Here are my choices for the best Twin Cities screenings for cinephiles this week:
Monday, May 20: Rope (Riverview Theater)
This year’s Alfred Hitchcock festival concludes with the movie I’m convinced is his most prominent stealth cult favorite. Maybe it’s Hitch’s gimmick, shooting the entire movie in what appears to be one single unbroken take (masked ingeniously at reel changes by zooms into clothing or sly pans) and simulating a New York sunset on a soundstage. Or maybe it’s the scarcely veiled gay-suggestive take on the Leopold-Loeb murder case that surprises modern audiences; Hitchcock’s necessarily coded but still unmistakable candor dealing with the subject extended to the collaborators he chose — John Dall and Farley Granger (playing the killer lovers) and screenwriter Arthur Laurents were all gay. Whatever the reason, Rope stands as one of the few Hitchcock movies under-heralded enough to truly surprise everyone who comes to it anew.
Wednesday, May 22: Cleopatra (Landmark Edina)

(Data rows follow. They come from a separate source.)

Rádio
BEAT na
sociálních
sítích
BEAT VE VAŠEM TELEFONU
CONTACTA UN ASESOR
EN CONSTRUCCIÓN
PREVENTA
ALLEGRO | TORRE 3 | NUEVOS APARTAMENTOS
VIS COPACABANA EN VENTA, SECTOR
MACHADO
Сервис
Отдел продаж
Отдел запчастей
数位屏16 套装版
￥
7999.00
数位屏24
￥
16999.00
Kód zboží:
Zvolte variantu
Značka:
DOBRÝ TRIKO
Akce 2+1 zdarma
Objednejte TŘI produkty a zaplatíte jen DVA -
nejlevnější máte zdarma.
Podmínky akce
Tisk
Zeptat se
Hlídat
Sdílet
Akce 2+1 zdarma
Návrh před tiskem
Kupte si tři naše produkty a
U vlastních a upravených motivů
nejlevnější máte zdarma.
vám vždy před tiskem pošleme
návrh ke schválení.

The troubles that have reportedly been plaguing some of this summer’s releases like World War Z and The Lone Ranger? Mere child’s play. Among productions run amok, 20th Century Fox’s Cleopatra remains without peer. Costing the equivalent of the GNP of pretty much every country in the world for two full years, adjusted for inflation, Cleopatra was a money pit that sucked the studio’s coffers dry while Elizabeth Taylor and Richard Burton’s torrid affair kept every tabloid in the nation afloat. It ruined nearly everyone’s reputation, earned a slew of Oscar nominations that were no doubt achieved via Fox executives rounding up every employee’s ballot, and somehow narrowly managed not to bankrupt the state of California. Yes, I’m exaggerating a tad, but this is the sort of movie that sells nothing if not sheer, unadulterated embellishment.
Friday, May 24 through Sunday, May 26: The Gang’s All Here (Trylon Microcinema)

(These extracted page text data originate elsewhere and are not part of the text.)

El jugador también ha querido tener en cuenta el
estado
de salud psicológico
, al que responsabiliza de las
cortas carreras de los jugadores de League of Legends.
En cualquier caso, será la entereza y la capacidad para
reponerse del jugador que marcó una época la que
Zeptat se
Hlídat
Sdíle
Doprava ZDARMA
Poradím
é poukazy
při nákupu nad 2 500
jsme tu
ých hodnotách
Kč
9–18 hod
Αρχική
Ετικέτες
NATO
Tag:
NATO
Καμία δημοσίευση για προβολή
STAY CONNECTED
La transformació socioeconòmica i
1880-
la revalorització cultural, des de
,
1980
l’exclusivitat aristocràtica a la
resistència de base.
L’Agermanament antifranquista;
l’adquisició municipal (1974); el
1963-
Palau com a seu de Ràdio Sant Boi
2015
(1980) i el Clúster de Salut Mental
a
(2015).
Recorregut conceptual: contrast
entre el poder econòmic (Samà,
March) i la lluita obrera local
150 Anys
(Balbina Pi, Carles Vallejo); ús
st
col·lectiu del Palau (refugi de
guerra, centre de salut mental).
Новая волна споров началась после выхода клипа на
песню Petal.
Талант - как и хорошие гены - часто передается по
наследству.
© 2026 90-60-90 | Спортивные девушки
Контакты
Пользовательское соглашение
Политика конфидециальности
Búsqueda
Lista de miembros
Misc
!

Four words: You’ve gotta see this.
Friday, May 24 through Sunday, May 26: Something in the Air (St. Anthony Main Theater)
Not many know this, but every French filmmaker is actually legally required to film their version of the youth uprisings late ’60s, specifically surrounding the Sorbonne. Oliver Assayas’s Something in the Air — in which an 18-year-old painter and his crew try to kickstart some of that spring fever to their own circle — is his fulfillment of that obligation.
Sunday, May 26: The Headless Woman (Walker Art Center)
Argentinian filmmaker Lucrecia Martel secured her place among the foremost directors of this generation with her rapturously received 2008 film The Headless Woman, which is just now getting its Twin Cities premiere at the Walker. With touches of John Cassavetes’ Opening Night and a palpable feminist viewpoint, Headless Woman is a fascinating puzzle box.